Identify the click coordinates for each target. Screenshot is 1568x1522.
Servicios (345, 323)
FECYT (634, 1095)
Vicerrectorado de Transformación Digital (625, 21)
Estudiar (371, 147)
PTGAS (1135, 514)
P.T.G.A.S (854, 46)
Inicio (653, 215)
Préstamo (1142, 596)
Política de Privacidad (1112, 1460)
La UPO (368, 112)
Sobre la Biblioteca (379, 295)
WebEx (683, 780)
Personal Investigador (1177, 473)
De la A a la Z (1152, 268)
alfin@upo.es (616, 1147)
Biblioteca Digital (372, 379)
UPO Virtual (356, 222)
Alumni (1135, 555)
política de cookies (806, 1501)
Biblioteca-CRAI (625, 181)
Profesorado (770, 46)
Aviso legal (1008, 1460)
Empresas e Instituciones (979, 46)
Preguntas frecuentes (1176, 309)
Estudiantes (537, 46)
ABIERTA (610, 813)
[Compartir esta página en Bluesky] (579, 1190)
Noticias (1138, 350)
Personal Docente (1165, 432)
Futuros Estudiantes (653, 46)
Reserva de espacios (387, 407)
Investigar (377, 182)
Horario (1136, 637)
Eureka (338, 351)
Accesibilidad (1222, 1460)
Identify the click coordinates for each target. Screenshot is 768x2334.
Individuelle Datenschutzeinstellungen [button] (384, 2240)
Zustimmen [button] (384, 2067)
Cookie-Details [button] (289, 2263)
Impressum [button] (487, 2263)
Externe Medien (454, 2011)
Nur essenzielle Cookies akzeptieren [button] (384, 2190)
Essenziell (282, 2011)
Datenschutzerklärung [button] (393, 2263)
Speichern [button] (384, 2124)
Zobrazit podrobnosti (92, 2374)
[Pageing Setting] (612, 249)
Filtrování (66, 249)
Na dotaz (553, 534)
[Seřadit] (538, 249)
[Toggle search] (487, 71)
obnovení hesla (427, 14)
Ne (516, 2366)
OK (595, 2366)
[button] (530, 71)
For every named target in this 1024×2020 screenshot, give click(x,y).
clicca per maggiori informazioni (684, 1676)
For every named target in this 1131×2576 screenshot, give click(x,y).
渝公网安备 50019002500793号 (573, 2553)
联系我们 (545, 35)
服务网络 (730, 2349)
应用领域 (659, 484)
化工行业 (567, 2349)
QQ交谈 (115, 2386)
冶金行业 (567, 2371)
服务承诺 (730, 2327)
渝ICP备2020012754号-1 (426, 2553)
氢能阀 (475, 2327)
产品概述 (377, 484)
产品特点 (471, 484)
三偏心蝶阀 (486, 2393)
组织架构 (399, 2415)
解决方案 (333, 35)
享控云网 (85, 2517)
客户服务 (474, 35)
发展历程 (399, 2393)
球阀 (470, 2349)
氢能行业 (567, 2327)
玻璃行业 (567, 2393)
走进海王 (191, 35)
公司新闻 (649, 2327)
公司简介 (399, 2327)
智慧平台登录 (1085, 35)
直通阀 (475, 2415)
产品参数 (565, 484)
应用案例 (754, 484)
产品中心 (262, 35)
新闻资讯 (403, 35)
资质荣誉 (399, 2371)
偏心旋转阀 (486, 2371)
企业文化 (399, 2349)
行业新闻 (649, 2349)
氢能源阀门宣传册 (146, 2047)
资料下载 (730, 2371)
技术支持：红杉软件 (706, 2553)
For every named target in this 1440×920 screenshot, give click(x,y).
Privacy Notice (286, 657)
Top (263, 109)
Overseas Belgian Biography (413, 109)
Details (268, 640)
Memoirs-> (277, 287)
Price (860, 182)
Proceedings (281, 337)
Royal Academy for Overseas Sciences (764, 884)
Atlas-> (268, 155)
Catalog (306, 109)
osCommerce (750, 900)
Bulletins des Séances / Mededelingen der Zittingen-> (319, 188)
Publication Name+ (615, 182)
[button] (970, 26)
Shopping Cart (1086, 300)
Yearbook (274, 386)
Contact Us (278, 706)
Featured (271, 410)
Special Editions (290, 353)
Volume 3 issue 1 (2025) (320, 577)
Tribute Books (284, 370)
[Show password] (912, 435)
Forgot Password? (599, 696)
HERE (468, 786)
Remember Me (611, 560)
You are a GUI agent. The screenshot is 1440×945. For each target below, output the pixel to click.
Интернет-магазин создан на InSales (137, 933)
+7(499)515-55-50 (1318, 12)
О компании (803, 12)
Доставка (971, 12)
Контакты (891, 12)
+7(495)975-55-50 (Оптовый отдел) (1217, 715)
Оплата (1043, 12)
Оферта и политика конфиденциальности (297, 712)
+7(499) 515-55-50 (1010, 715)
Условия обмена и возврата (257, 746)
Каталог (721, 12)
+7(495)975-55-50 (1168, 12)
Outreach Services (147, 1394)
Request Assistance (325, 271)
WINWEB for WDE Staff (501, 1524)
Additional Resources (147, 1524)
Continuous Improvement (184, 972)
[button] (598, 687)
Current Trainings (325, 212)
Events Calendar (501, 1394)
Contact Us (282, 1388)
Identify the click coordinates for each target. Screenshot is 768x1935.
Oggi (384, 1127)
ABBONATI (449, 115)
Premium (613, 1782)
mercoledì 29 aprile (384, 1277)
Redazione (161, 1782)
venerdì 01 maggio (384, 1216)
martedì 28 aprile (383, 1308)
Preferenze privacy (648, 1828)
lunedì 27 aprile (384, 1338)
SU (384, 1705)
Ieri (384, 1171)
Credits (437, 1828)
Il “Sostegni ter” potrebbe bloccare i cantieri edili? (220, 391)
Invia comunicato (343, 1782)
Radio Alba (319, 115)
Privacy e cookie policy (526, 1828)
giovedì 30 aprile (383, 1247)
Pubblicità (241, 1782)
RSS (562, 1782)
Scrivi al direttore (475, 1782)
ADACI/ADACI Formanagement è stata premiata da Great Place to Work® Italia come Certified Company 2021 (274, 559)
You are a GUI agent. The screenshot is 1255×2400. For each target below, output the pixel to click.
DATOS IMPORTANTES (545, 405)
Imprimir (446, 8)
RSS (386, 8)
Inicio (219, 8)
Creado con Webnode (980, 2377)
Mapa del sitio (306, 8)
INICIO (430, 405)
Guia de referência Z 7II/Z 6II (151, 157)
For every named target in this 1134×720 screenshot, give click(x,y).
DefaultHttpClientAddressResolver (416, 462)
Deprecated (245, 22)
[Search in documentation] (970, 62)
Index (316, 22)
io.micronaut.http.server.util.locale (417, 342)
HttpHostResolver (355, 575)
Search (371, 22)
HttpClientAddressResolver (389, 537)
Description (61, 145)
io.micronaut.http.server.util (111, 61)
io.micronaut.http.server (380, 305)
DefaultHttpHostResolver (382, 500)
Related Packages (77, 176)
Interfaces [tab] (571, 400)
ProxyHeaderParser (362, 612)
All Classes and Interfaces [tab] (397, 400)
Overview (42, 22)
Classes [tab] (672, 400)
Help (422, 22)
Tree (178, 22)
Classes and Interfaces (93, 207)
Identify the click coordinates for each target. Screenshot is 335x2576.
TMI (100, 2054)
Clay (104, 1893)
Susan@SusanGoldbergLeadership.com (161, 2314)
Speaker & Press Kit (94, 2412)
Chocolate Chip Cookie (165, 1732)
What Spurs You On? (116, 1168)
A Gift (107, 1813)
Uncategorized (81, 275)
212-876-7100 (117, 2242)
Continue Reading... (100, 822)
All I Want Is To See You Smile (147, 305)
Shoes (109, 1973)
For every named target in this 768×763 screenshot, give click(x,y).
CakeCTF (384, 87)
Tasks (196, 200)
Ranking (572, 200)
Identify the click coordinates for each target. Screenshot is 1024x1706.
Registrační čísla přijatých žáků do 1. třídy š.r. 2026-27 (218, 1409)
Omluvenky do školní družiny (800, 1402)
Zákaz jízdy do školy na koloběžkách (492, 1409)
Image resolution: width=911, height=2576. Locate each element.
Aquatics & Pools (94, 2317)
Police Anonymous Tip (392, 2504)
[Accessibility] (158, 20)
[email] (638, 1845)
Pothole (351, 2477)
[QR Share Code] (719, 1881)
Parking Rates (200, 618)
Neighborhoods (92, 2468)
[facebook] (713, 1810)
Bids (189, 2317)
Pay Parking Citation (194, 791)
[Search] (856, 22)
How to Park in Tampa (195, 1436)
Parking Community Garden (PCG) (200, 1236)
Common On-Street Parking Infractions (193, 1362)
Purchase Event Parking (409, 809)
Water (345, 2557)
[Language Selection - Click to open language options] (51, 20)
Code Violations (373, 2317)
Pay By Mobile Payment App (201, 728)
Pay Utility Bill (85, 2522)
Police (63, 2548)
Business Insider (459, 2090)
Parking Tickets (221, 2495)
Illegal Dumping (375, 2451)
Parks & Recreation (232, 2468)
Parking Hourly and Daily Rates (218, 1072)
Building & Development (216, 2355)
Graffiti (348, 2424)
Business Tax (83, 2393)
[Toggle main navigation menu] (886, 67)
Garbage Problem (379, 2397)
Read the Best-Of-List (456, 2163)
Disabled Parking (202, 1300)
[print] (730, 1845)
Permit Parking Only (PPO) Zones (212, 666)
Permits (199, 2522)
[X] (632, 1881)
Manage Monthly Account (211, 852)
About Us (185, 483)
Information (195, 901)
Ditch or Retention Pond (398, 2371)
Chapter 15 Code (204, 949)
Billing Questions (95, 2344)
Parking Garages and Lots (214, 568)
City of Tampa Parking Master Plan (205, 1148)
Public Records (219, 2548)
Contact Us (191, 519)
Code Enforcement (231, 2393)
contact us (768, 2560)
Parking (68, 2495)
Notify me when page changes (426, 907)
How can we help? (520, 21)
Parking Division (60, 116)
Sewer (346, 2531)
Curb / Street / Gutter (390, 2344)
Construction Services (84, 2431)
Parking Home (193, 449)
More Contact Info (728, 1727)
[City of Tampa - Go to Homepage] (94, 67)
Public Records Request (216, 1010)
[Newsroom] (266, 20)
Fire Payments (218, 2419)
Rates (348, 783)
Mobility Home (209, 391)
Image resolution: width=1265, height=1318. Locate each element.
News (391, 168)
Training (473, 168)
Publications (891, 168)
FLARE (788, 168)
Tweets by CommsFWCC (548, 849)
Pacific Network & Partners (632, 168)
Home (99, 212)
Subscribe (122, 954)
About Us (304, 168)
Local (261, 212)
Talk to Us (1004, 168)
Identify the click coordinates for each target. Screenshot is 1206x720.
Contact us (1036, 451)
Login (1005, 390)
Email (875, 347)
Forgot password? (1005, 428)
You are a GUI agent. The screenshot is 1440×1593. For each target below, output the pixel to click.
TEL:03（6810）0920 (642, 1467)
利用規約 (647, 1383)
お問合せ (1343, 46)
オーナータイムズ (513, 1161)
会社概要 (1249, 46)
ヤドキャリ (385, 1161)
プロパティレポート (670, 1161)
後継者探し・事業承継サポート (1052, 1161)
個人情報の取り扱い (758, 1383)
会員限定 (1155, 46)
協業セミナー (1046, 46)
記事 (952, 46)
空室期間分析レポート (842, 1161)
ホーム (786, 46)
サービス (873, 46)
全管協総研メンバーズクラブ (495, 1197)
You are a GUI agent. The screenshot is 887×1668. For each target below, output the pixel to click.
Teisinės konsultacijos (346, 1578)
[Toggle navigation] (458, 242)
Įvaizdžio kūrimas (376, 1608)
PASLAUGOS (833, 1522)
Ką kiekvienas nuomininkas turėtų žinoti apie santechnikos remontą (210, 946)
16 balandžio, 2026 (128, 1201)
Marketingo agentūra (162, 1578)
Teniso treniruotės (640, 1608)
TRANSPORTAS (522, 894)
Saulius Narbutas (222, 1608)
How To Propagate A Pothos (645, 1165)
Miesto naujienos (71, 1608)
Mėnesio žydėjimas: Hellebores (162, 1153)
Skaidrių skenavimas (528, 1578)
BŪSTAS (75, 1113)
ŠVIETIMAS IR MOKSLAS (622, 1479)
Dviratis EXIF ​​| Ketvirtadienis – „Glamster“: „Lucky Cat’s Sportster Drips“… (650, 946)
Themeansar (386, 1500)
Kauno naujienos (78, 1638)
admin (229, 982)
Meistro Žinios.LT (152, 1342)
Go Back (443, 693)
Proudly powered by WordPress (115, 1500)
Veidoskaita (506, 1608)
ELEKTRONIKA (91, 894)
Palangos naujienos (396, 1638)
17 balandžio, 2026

☆ ☆ ☆ ☆

| REQUIRED WORK |
Only the lines from the one containing "個人情報の取り扱い (758, 1383)" through the one containing "Teisinės konsultacijos (346, 1578)" are to be retyped, both boundary lines included, with no other material.

| ANSWER BELOW |
個人情報の取り扱い (758, 1383)
会員限定 (1155, 46)
協業セミナー (1046, 46)
記事 (952, 46)
空室期間分析レポート (842, 1161)
ホーム (786, 46)
サービス (873, 46)
全管協総研メンバーズクラブ (495, 1197)
You are a GUI agent. The screenshot is 887×1668. For each target below, output the pixel to click.
Teisinės konsultacijos (346, 1578)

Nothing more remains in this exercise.